Désormais ce sont des animaux sous pression anthropique que l’on doit décrire. Le paradoxe de ce Nouveau Monde, tout comme l’Atlantide, est qu’à peine découvert, celui-ci menace d’être englouti. Le temps de la rencontre est compté. Déjà il faut penser à le défendre. Le sous-sol océanique est riche de minéraux. Très riche. Et nous vivons un temps de raréfaction des ressources. Ce n’est qu’une question d’années avant que d’immenses engins miniers, grands comme on n’imagine pas, prennent possession de territoires autrefois dévolus à l’obscurité, au silence et à la vie cloîtrée.
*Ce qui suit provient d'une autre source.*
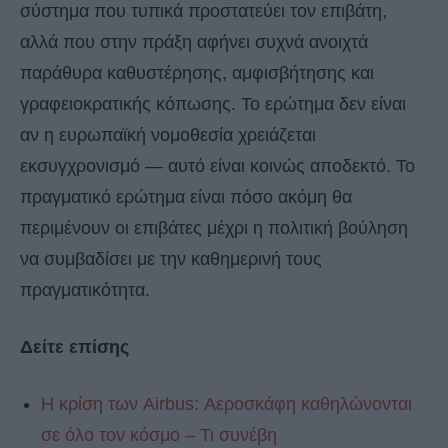
σύστημα που τυπικά προστατεύει τον επιβάτη,
αλλά που στην πράξη αφήνει συχνά ανοιχτά
παράθυρα καθυστέρησης, αμφισβήτησης και
γραφειοκρατικής κόπωσης. Το ερώτημα δεν είναι
αν η ευρωπαϊκή νομοθεσία χρειάζεται
εκσυγχρονισμό — αυτό είναι κοινώς αποδεκτό. Το
πραγματικό ερώτημα είναι πόσο ακόμη θα
περιμένουν οι επιβάτες μέχρι η πολιτική βούληση
να συμβαδίσει με την καθημερινή τους
πραγματικότητα.
Δείτε επίσης
Η κρίση των Airbus: Αεροσκάφη καθηλώνονται
σε όλο τον κόσμο – Τι συνέβη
Mais déjà la bouée pointe à l’horizon. C’est vraiment une grosse bouée. Elle pèse plus d’une tonne. On met des lignes à l’eau. On va pêcher avant de la remonter. C’est la tradition. Car en pleine mer, loin de tout rivage, un objet pareil, lesté de capteurs et autre structures métalliques, offre aux poissons et à la faune de surface un oasis inespéré. La colonisation humaine a aussi du bon pour les poissons. On prend peu. Voire pas. La manœuvre commence. Elle sera rapide. Rondement menée. La partie immergée de la bouée se découvre au moment de son treuillage. Des pousses-pieds, un crustacé cirripède, ont colonisé par centaines sa partie inférieure. Ana Colaço se précipite pour les inventorier et les analyser. On me permet d’y goûter. Sur le continent, un pousse-pied, ça vaut une fortune. Un met très recherché. J’en cueille un et le goute. Pas mauvais.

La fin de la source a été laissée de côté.